One option is to choose not to be in conflict.
Ideas for using your influence to encourage negotiating include:
Knowing about conflict – reflect on previous conflict situations you have had with the family member who uses substances. To help, ask yourself:
- What were the triggers to conflict starting? Does it even have to start?
- Are there any fixed patterns to how conflict goes?
- What are the roles people adopt?
- What are the payoffs people get for the roles they play?
- What are the prices people pay for the role?
- What is my responsibility, because this is the bit I can change? (This means taking a good look at yourself.)
- Using our personal power assertively, rather than being aggressive, passive or passive-aggressive.
Assertiveness leads to 'win-win' outcomes
- Setting boundaries
- It may be necessary to set a boundary, such as around how you talk about the issues that provoke conflict or around the issue of disagreement. (See Boundary Setting article on this website)
Developing a dialogue
In conflict there are usually two or more monologues – people are talking at each other and not listening.

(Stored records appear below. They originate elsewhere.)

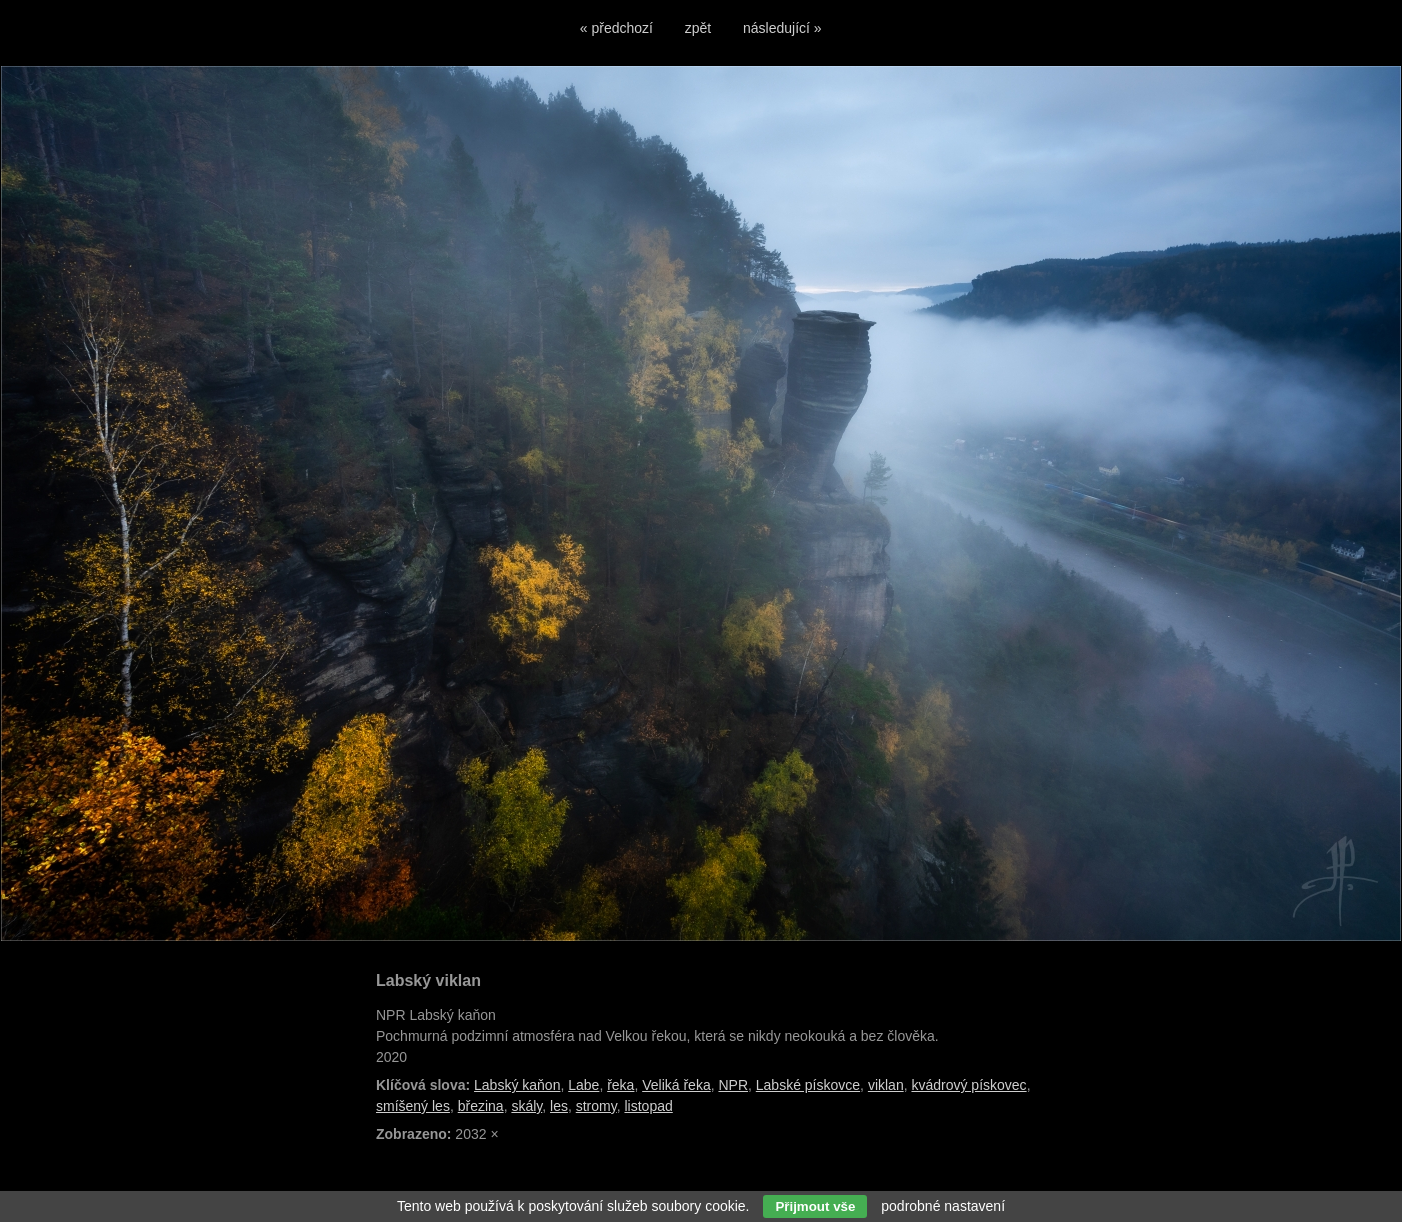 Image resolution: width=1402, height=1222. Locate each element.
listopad (648, 1106)
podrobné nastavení (943, 1206)
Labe (583, 1085)
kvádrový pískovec (968, 1085)
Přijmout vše (815, 1206)
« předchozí (616, 28)
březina (481, 1106)
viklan (886, 1085)
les (559, 1106)
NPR (733, 1085)
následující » (782, 28)
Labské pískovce (808, 1085)
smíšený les (413, 1106)
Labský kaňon (517, 1085)
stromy (596, 1106)
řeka (620, 1085)
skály (526, 1106)
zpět (698, 28)
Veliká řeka (676, 1085) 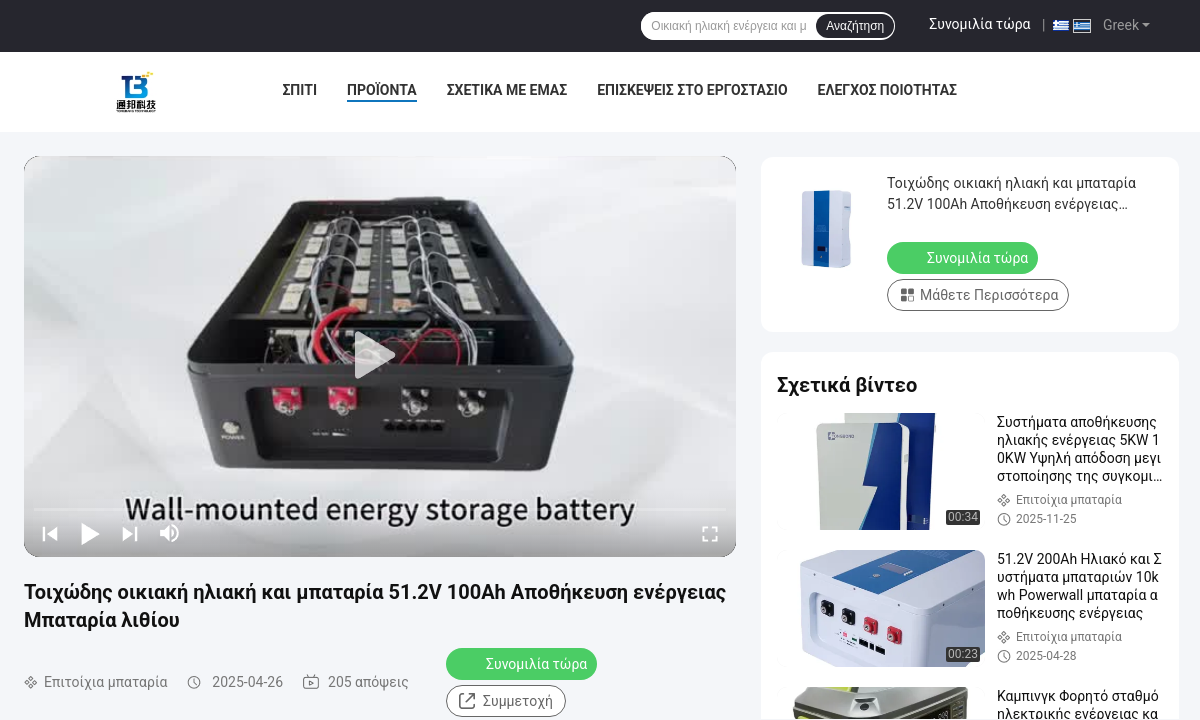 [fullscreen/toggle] (710, 533)
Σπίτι (299, 90)
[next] (130, 533)
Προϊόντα (382, 90)
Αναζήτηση (855, 26)
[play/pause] (90, 533)
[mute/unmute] (170, 533)
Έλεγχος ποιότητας (887, 90)
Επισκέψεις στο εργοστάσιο (692, 90)
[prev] (50, 533)
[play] (380, 356)
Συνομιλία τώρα (979, 24)
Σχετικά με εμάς (507, 90)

Aim for dialogue, which can be done by:
- Choosing your moment – e.g. not when someone is under the influence of drink/drugs
- Slowing down the conversation
- Listening – really important – refer to Stepping Stones
- Being open and honest
- Respecting the other person. You do not have to like or respect some aspects of a person's behaviour. Respecting someone is recognising that they are more than some of their behaviour and they are worthy of respect as another human being. We are all different and we are all equal
- Accepting and understanding the other person's point of view, even when we don't agree. Two people can experience the same thing differently
- Using 'I' statements to own what we say – again refer to Stepping Stones
- Recognising your part of the responsibility for what has happened
- Recognising that others are responsible for the choices they make and their behaviour
- Acknowledging how we feel and how the other person feels
- Expressing feelings appropriately
- Recognising the need for all to exercise both rights and responsibilities
- Collaborating rather than confronting
- Commenting on what someone does rather than what they say, such as "I note you say again you won't use drugs in the house, but in the past you always have"
- Staying in this calm role. You will be inviting others to respond this way
- Starting easy and finishing strong, ratcheting up the toughness of your responses only as necessary
- Collaborating, being flexible and willing to compromise to reach an agreement, but ...
- Holding out for what is most important and compromising on lesser things – demand what you must, accept what you can
- Aiming for everyone to feel they have got something. The idea of 'win-win' as opposed to 'win-lose' or 'lose-lose'
- Helping people to save face, rather than humiliating them
- Agreeing the terms of the resolution, such as when it will start, when you will talk about it again, the consequences of any boundary being broken etc.
- Making a clear agreement at end of negotiation
- Contacting organisations that can help, such as Family Drug Support, mediation services, counselling, refuges for domestic violence etc
- Accepting the support of people you know, either to talk about the difficulties of the conflicts you have, or to have a diversion away from them
- Letting ourselves have a break from conflict/having a place of sanctuary to go – holidays, time out, respite etc.
Though conflicts are frequently seen as a crisis, they may also be seen as an opportunity for positive change.